Re-scores mean testing bar is being raised
by Judy Masterson email@example.com February 13, 2013 8:14PM
Updated: March 15, 2013 1:27PM
Woodland Middle School District 50 in Gurnee and Gages Lake didn’t wait for the state to supply re-scores for 2012 standardized test results.
Steve Thomas, director of teaching and learning for the largest elementary district in Lake County, said Wednesday the school did its own research and found that under the new, tougher benchmarks, 15 to 20 percent fewer students in the district would have met state standards.
Thomas said the new benchmark scores mean change.
“We have to investigate and look at providing support services for a larger number of students than ever before who are not meeting standards,” he said. “But we will also do more of the same kinds of things we’ve been doing, to offer the best education for not just students below proficiency, but every single student.”
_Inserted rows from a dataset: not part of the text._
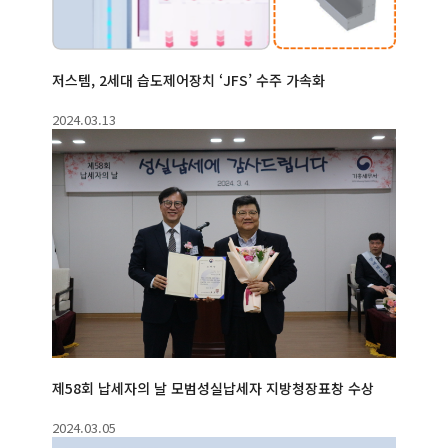
저스템, 2세대 습도제어장치 ‘JFS’ 수주 가속화
2024.03.13
제58회 납세자의 날 모범성실납세자 지방청장표창 수상
2024.03.05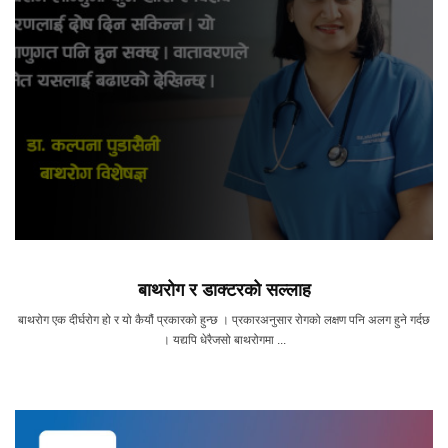
बाथरोग र डाक्टरको सल्लाह
बाथरोग एक दीर्घरोग हो र यो कैयौं प्रकारको हुन्छ । प्रकारअनुसार रोगको लक्षण पनि अलग हुने गर्दछ
। यद्यपि धेरैजसो बाथरोगमा ...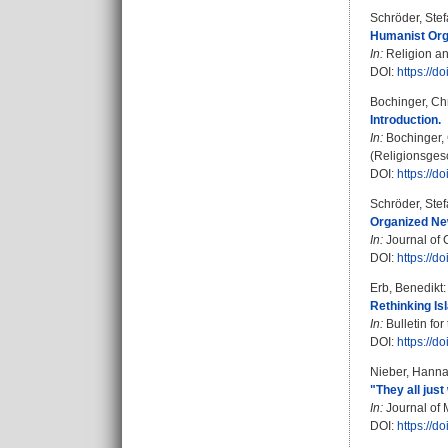
Schröder, Ste
Humanist Orga
In:
Religion and
DOI:
https://d
Bochinger, Ch
Introduction.
In:
Bochinger,
(Religionsgesc
DOI:
https://
Schröder, Ste
Organized Ne
In:
Journal of C
DOI:
https://
Erb, Benedikt
:
Rethinking Is
In:
Bulletin for
DOI:
https://d
Nieber, Hann
"They all jus
In:
Journal of M
DOI:
https://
Thomas said the district, which has an enrollment of 6,600, could not lose sight of students who are “well above” the proficiency line.
“We absolutely need to make sure we’re moving them forward and challenging them everyday,” Thomas said. “There are things to consider given our resources, but we will provide a quality education for every single student regardless.”
The lower re-scores are a reflection, Thomas said, of the fact that elementary students have had a “lower bar” than high school students, who are scored in line with college and career readiness expectations.
Lake County Regional Superintendent of Schools Roycealee Wood said the re-scoring or “cut” score reports were made available to district superintendents beginning Feb. 7.
“The state is looking for new ways to motivate districts to continue to work hard in this area,” Wood said. “They’re raising the bar higher and higher. And I suppose they’re trying to prepare the public, which doesn’t know all the ins and outs of this, not to be shocked if a lot of districts suddenly aren’t making AYP (adequate yearly progress).”
Wood said the state is eyeing 2014, the year it had hoped to see more students reading at a 10th grade level, “which is not going to happen,” she said.
“We just need to gear up for more difficult tests,” she said.